Thursday, December 6, 2012

Barcelona


I had actually spent the previous day not enjoying Florence but instead freaking out. We had received an email from RyanAir (an airline who I would equate to some unnatural form of evil) saying that protests in Spain may possibly cancel our flight but we could reschedule for free with their call center. I called said call center about 100 times whilst sitting in a small phone booth in an Indian Call Center in Florence. With no luck we decided to leave Florence early to try and get on the night flight to Barcelona from Rome. After a train ride through Flooded Tuscany and no luck at the airport we ended up back staying with people we knew in Rome until the next morning when our flight did miraculously take off without event.

However, the strike did mean that when we arrived in Barcelona we entered a strange ghost town of an airport and we were greeted at our hostel with the words "Welcome to the worst day to be in Barcelona." Regardless Barcelona is too wonderful not to have a good time and we got some (amazing) Paella before making our way to the main protest for the day. The energy at the protest wasn't anger so much as it was commitment to an understanding that something was wrong with the system. The strikes were set off by austerity measures called by the EU to deal with Spain's debt. We ate the free hostel dinner, sat on a rooftop terrace drinking cheap wine, and went to bed exhausted.

The next day was a wanderlusting rambling through the world of Antoni Gaudi as we made our way about Barcelona. We started off by going to Parc Guell up on the north side of Barcelona. It's a beautiful park designed by Gaudi so his patrons could live happily in the beauty overlooking the city.

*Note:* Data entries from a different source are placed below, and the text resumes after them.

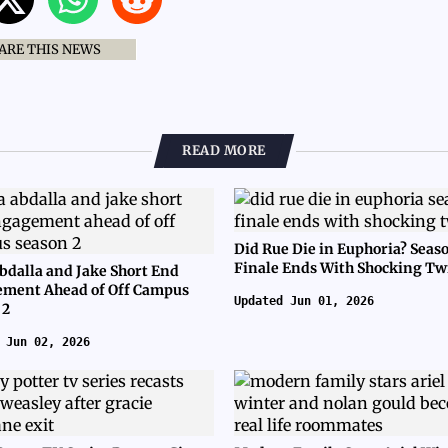
ARE THIS NEWS
READ MORE
Did Rue Die in Euphoria? Seas
Finale Ends With Shocking Tw
bdalla and Jake Short End
ment Ahead of Off Campus
Updated Jun 01, 2026
 2
 Jun 02, 2026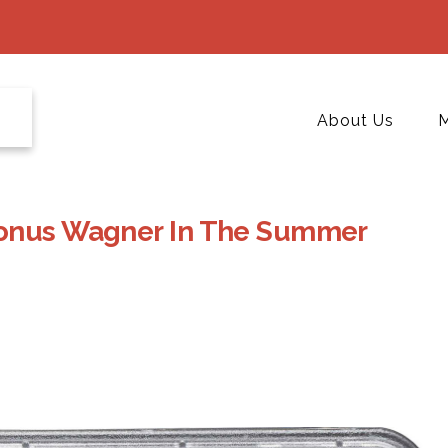
About Us
M
Honus Wagner In The Summer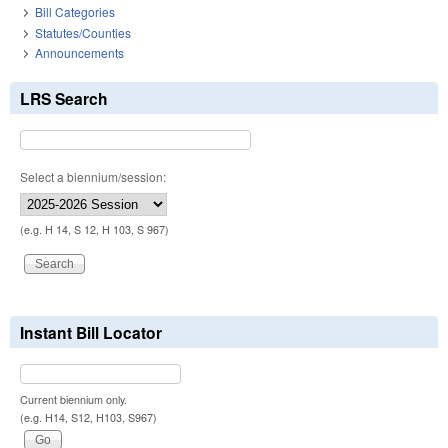
Bill Categories
Statutes/Counties
Announcements
LRS Search
Select a biennium/session:
(e.g. H 14, S 12, H 103, S 967)
Instant Bill Locator
Current biennium only.
(e.g. H14, S12, H103, S967)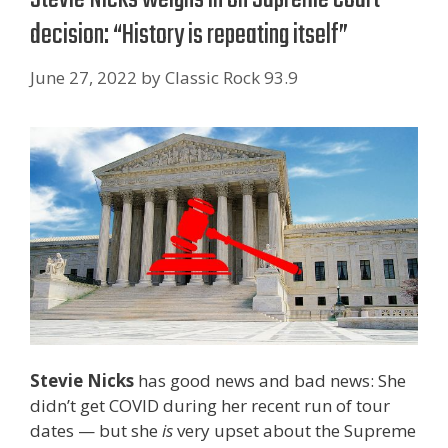
decision: “History is repeating itself”
June 27, 2022
by
Classic Rock 93.9
Stevie Nicks
has good news and bad news: She
didn’t get COVID during her recent run of tour
dates — but she
is
very upset about the Supreme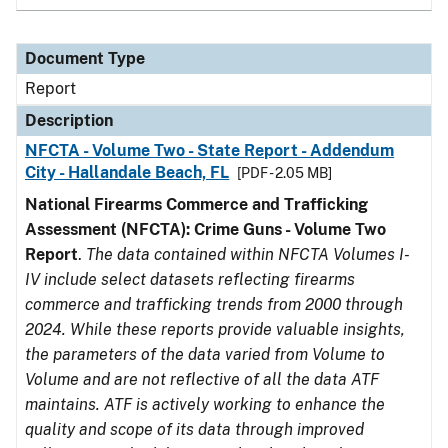
Document Type
Report
Description
NFCTA - Volume Two - State Report - Addendum
City - Hallandale Beach, FL
[PDF - 2.05 MB]
National Firearms Commerce and Trafficking
Assessment (NFCTA): Crime Guns - Volume Two
Report
.
The data contained within NFCTA Volumes I-
IV include select datasets reflecting firearms
commerce and trafficking trends from 2000 through
2024. While these reports provide valuable insights,
the parameters of the data varied from Volume to
Volume and are not reflective of all the data ATF
maintains. ATF is actively working to enhance the
quality and scope of its data through improved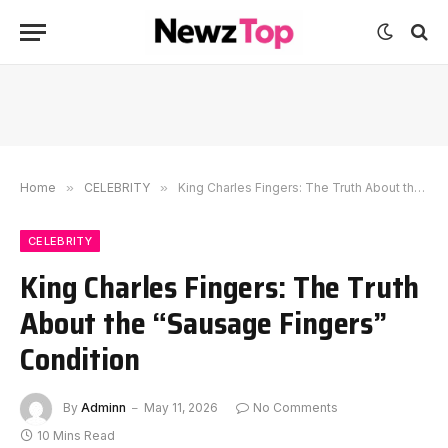
Home
»
CELEBRITY
»
King Charles Fingers: The Truth About the “Sausage Fingers” Condition
CELEBRITY
King Charles Fingers: The Truth
About the “Sausage Fingers”
Condition
By
Adminn
May 11, 2026
No Comments
10 Mins Read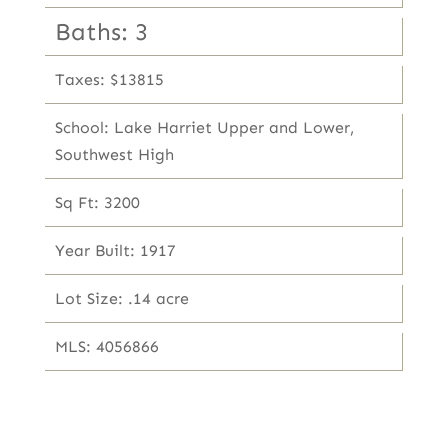
Baths: 3
Taxes: $13815
School: Lake Harriet Upper and Lower,
Southwest High
Sq Ft: 3200
Year Built: 1917
Lot Size: .14 acre
MLS: 4056866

This is a better picture of the Gaudi house that is in the foreground of this photo.


From there we continued our tour of Modernismé architecture in Barcelona by heading down to this very interesting looking hospital that wasn't too far away. 

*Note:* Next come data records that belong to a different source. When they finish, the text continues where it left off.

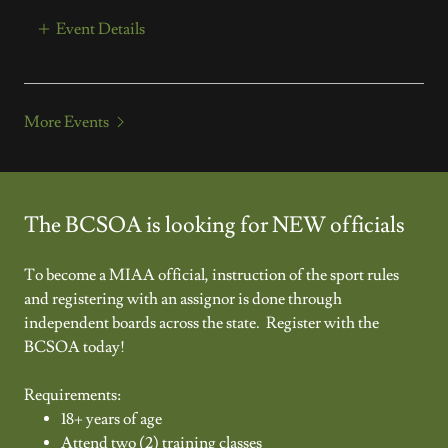
Event Details
More Events
The BCSOA is looking for NEW officials
To become a MIAA official, instruction of the sport rules
and registering with an assignor is done through
independent boards across the state. Register with the
BCSOA today!
Requirements:
18+ years of age
Attend two (2) training classes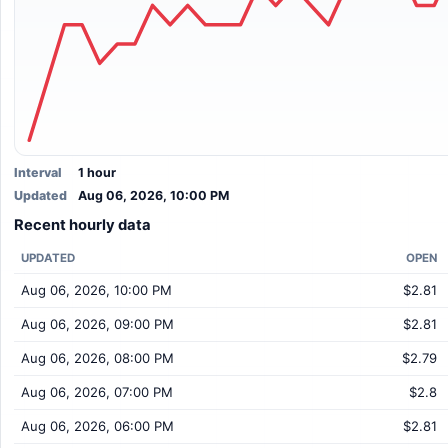
Interval
1 hour
Updated
Aug 06, 2026, 10:00 PM
Recent hourly data
UPDATED
OPEN
Aug 06, 2026, 10:00 PM
$2.81
Aug 06, 2026, 09:00 PM
$2.81
Aug 06, 2026, 08:00 PM
$2.79
Aug 06, 2026, 07:00 PM
$2.8
Aug 06, 2026, 06:00 PM
$2.81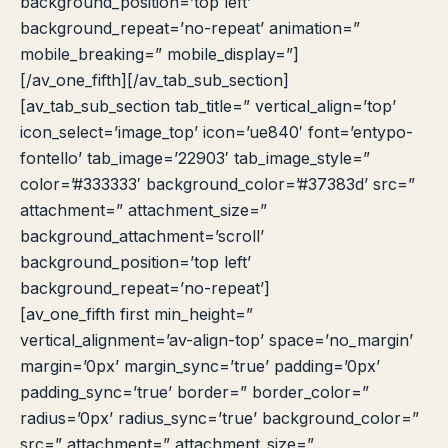
background_position=’top left’
background_repeat=’no-repeat’ animation=”
mobile_breaking=” mobile_display=”]
[/av_one_fifth][/av_tab_sub_section]
[av_tab_sub_section tab_title=” vertical_align=’top’
icon_select=’image_top’ icon=’ue840′ font=’entypo-
fontello’ tab_image=’22903′ tab_image_style=”
color=’#333333′ background_color=’#37383d’ src=”
attachment=” attachment_size=”
background_attachment=’scroll’
background_position=’top left’
background_repeat=’no-repeat’]
[av_one_fifth first min_height=”
vertical_alignment=’av-align-top’ space=’no_margin’
margin=’0px’ margin_sync=’true’ padding=’0px’
padding_sync=’true’ border=” border_color=”
radius=’0px’ radius_sync=’true’ background_color=”
src=” attachment=” attachment_size=”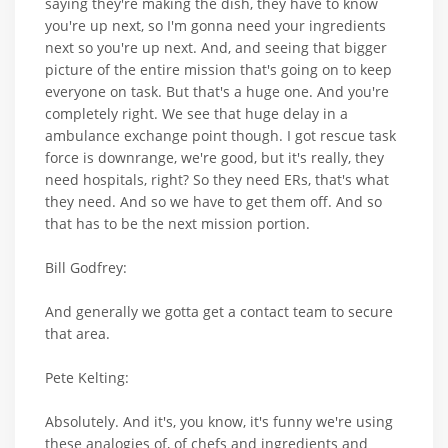
saying they're making the dish, they have to know
you're up next, so I'm gonna need your ingredients
next so you're up next. And, and seeing that bigger
picture of the entire mission that's going on to keep
everyone on task. But that's a huge one. And you're
completely right. We see that huge delay in a
ambulance exchange point though. I got rescue task
force is downrange, we're good, but it's really, they
need hospitals, right? So they need ERs, that's what
they need. And so we have to get them off. And so
that has to be the next mission portion.
Bill Godfrey:
And generally we gotta get a contact team to secure
that area.
Pete Kelting:
Absolutely. And it's, you know, it's funny we're using
these analogies of, of chefs and ingredients and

Just down the road from that hospital is Gaudi's unfinished masterpiece, La Sagrada Familia. 


This church has been under construction for over 100 years and is a testament to both Gaudi's genius and the immense adoration that the city of Barcelona has for his work. The church construction has been funded by donations over the past century and will hopefully be completed by 2025. Their is something immensely fanciful about the entire design and story of this building that gives it a certain magical air as you stand in front of it. 

The next day I spent a few quality hours marveling at a house Gaudi designed called Casa Battlo. Entering Casa Battlo was like being in a dream but not even in my own dream, it was Gaudi's dream, a fanciful place that I could not even begin to imagine. The curves and a strange designs that appeared throughout the home gave it a marvelous feeling of the house having somehow grown out of the ground into this magnificent monument of bright and colorful beauty. 

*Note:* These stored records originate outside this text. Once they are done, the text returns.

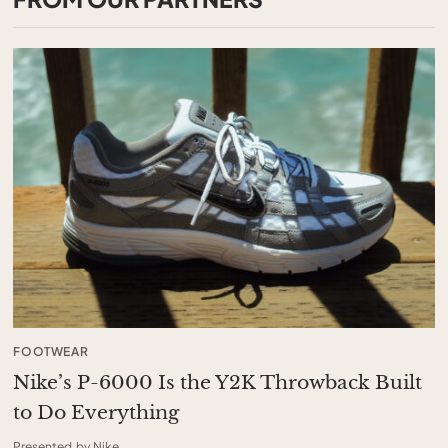
FOOTWEAR
Nike’s P-6000 Is the Y2K Throwback Built
to Do Everything
Presented by Nike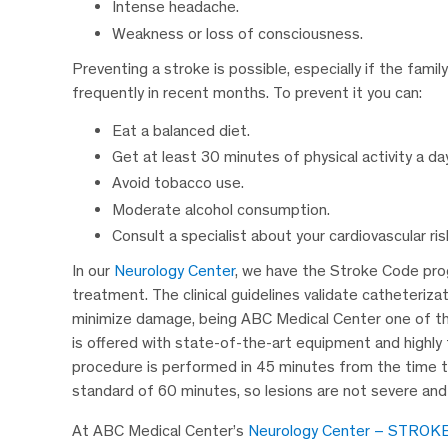
Intense headache.
Weakness or loss of consciousness.
Preventing a stroke is possible, especially if the fam
frequently in recent months. To prevent it you can:
Eat a balanced diet.
Get at least 30 minutes of physical activity a day
Avoid tobacco use.
Moderate alcohol consumption.
Consult a specialist about your cardiovascular ris
In our
Neurology Center
, we have the Stroke Code prog
treatment. The clinical guidelines validate catheterizat
minimize damage, being ABC Medical Center one of the
is offered with state-of-the-art equipment and highly 
procedure is performed in 45 minutes from the time th
standard of 60 minutes, so lesions are not severe and
At ABC Medical Center’s
Neurology Center – STROK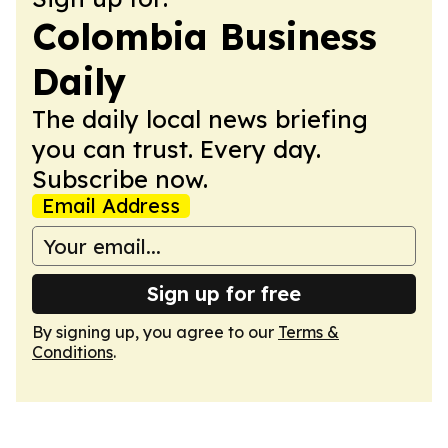
Colombia Business
Daily
The daily local news briefing
you can trust. Every day.
Subscribe now.
Email Address
Sign up for free
By signing up, you agree to our
Terms &
Conditions
.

This is the front facade of marvelous, dream-like, Casa Battlo


And here you can see out the large front windows onto the street


This doorway is a good example of the complete and utter lack of any right angle above the floor. Gaudi's love for natural contours makes the space comfortable and strange simultaneously. This place was certainly my favorite in Barcelona. From there I spent most of my time the next day or so rambling and wandering about Barcelona with my friends and alone just trying to take in the winding tiny streets of the Raval and Barceloneta. 

Barcelona had this beautiful happy energy that I can only assume blows in off the sea. That inherent happiness alongside the excellent food and my love of Spanish will surely send me back to sunny Barcelona soon enough.